** Opening Data records block **

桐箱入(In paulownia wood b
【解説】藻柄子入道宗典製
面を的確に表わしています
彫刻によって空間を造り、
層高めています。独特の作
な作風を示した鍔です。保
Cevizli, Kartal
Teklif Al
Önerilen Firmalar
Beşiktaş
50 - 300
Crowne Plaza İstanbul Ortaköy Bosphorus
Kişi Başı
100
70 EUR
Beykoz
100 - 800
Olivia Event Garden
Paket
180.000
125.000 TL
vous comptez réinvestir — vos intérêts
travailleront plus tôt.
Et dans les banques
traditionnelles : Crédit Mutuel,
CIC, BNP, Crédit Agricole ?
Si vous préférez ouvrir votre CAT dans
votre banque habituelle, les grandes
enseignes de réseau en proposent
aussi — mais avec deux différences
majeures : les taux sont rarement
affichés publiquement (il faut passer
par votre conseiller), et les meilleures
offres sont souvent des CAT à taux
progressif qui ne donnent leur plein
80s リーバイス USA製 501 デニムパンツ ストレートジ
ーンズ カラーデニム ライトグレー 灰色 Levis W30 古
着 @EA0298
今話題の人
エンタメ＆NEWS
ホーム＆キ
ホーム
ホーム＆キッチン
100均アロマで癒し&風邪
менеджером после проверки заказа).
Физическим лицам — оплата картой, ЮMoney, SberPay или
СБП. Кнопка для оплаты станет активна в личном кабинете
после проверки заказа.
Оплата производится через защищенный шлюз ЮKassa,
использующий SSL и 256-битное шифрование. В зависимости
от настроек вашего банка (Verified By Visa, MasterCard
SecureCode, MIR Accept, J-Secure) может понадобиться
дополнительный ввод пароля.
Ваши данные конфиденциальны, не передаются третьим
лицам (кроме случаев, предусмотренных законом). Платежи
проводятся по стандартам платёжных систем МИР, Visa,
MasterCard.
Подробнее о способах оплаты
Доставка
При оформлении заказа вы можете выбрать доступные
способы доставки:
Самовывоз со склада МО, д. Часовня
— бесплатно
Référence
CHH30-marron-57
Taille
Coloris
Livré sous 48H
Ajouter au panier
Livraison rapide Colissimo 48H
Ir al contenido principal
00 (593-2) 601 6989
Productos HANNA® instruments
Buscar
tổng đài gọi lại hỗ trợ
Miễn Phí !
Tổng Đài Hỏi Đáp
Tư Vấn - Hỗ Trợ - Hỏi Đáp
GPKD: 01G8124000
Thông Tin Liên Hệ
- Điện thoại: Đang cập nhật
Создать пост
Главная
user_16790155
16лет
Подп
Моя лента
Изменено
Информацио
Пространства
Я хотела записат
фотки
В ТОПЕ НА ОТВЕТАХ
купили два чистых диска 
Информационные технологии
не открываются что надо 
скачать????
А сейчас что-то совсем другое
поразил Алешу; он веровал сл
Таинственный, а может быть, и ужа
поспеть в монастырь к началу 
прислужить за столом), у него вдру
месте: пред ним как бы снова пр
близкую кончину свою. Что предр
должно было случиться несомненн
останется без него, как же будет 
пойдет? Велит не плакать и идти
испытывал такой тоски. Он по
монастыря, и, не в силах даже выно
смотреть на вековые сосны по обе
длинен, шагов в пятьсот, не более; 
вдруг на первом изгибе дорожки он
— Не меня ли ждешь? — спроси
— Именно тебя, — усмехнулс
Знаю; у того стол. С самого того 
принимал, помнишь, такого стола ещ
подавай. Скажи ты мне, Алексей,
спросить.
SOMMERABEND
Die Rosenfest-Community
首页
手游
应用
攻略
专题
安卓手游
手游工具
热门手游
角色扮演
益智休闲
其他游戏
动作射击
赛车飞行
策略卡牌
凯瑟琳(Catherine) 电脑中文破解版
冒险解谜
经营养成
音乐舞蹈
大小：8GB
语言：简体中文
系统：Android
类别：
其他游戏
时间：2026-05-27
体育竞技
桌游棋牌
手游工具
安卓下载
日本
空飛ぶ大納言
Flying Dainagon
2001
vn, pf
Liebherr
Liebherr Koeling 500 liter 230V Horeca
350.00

** Closing Data records block **

In the listing above, find the line containing "поразил Алешу; он веровал сл" and the line containing "смотреть на вековые сосны по обе", then repeat those two lines and everything between them exactly.

поразил Алешу; он веровал сл
Таинственный, а может быть, и ужа
поспеть в монастырь к началу 
прислужить за столом), у него вдру
месте: пред ним как бы снова пр
близкую кончину свою. Что предр
должно было случиться несомненн
останется без него, как же будет 
пойдет? Велит не плакать и идти
испытывал такой тоски. Он по
монастыря, и, не в силах даже выно
смотреть на вековые сосны по обе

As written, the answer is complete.